With a sigh she nodded. "Me too. Landry says that he'll get Colonel Carter to tell me why Teyla called early when there's time. Probably some time-change thing that we haven't had to deal with yet."
"Probably," John agreed. "Uh… I can't think of anything that is pressing. Just say hi to everyone and… oh, can you make sure Zelenka checks out Jumper Six? It was doing this weird pulling-to-the-right thing that I'd really like fixed before we get back and I have to start training new people to fly them."
"Jumper Six is pulling to the right. Got it," Elizabeth said, making a mental note of John's request. "So training isn't going so well?" she asked sympathetically.
John let out a bitter chuckle. "Understatement. After I went over the paper crap—which Samantha gave me the lowdown on before I left the base—I got about two minutes in the hanger bay with one of the techs but he got called away and I got sent back to my room. I've gone through about two dozen files since I got back here."
"Anyone good?"
"A few of them show promise for what we deal with, but I'm not wild about judging people by what's in their file. Glass houses and all that," John said and Elizabeth nodded even though she knew John couldn't see the motion. She had always known that what was written down was hardly ever the full story, especially when it came to something as unclassifiable as people. It was why she hadn't cared about the fact that John's record before Atlantis was a mixture of 'amazing pilot'-type comments and 'disciplinary pain in the ass' variations and, of course, the infamous black mark from Afghanistan. Hell, half of the military personnel she had under her command had some kind of negative mark on their record that was stopping them from moving their careers forward on Earth—it was part of why they had agreed to leave the Milky Way in the first place. "What's that noise? You're not driving are you?" John asked.
"How else was I supposed to get to the SGC?" Elizabeth frowned.
"You really shouldn't use your phone while you're driving," John said sternly.
"Yes, dad," Elizabeth said, rolling her eyes.
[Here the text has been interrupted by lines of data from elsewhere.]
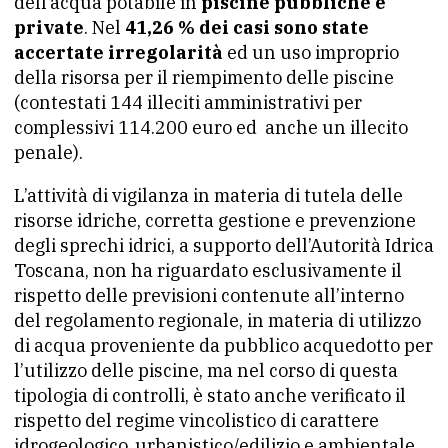
dell’acqua potabile in
piscine pubbliche e
private
. Nel
41,26 % dei casi sono state
accertate irregolarità
ed un uso improprio
della risorsa per il riempimento delle piscine
(contestati 144 illeciti amministrativi per
complessivi 114.200 euro ed anche un illecito
penale).
L’attività di vigilanza in materia di tutela delle
risorse idriche, corretta gestione e prevenzione
degli sprechi idrici, a supporto dell’Autorità Idrica
Toscana, non ha riguardato esclusivamente il
rispetto delle previsioni contenute all’interno
del regolamento regionale, in materia di utilizzo
di acqua proveniente da pubblico acquedotto per
l’utilizzo delle piscine, ma nel corso di questa
tipologia di controlli, è stato anche verificato il
rispetto del regime vincolistico di carattere
idrogeologico, urbanistico/edilizio e ambientale.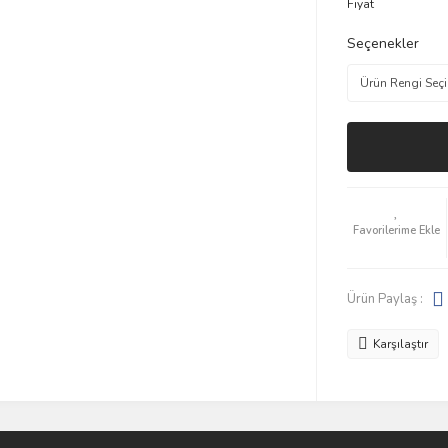
Fiyat
Seçenekler
Ürün Paylaş :
Karşılaştır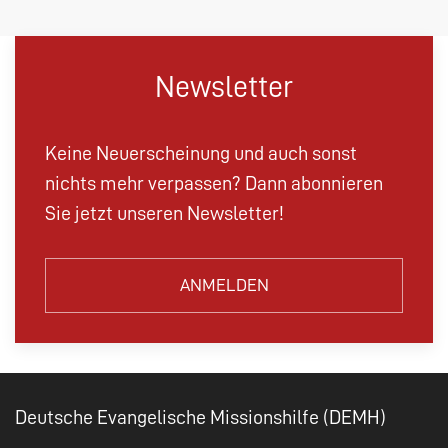
Newsletter
Keine Neuerscheinung und auch sonst
nichts mehr verpassen? Dann abonnieren
Sie jetzt unseren Newsletter!
ANMELDEN
Deutsche Evangelische Missionshilfe (DEMH)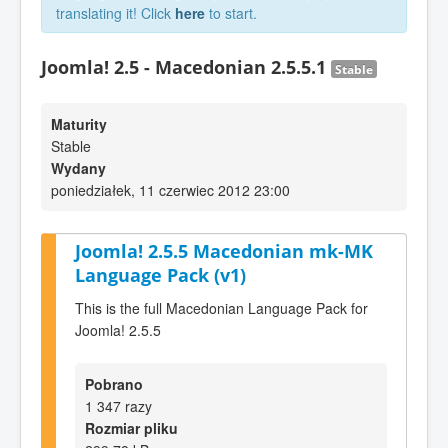
translating it! Click
here
to start.
Joomla! 2.5 - Macedonian 2.5.5.1
Stable
Maturity
Stable
Wydany
poniedziałek, 11 czerwiec 2012 23:00
Joomla! 2.5.5 Macedonian mk-MK
Language Pack (v1)
This is the full Macedonian Language Pack for
Joomla! 2.5.5
Pobrano
1 347 razy
Rozmiar pliku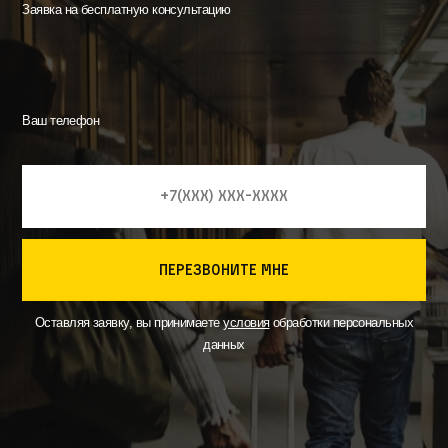
Заявка на бесплатную консультацию
Ваш телефон
перезвоните мне
Оставляя заявку, вы принимаете
условия
обработки персональных
данных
John uttered a semi-intelligible grunt of disapproval in response. "This really bugs you, huh?" Elizabeth asked seriously.
"Very much," John replied honestly.
As she changed lanes in preparation for exiting onto the road that would take her right up to NORAD and the SGC Elizabeth sighed softly. "Okay. I'll hang up then. Talk to you later?"
"Definitely. And check your e-mail. I sent you the names of a few people I think would be able to hack it in our neck of the woods," John said. "Remember about Jumper Six," he added.
"It's burned into my brain," Elizabeth promised. "Stay safe," she added before hanging up, only a moment before John echoed the sentiment so many miles away.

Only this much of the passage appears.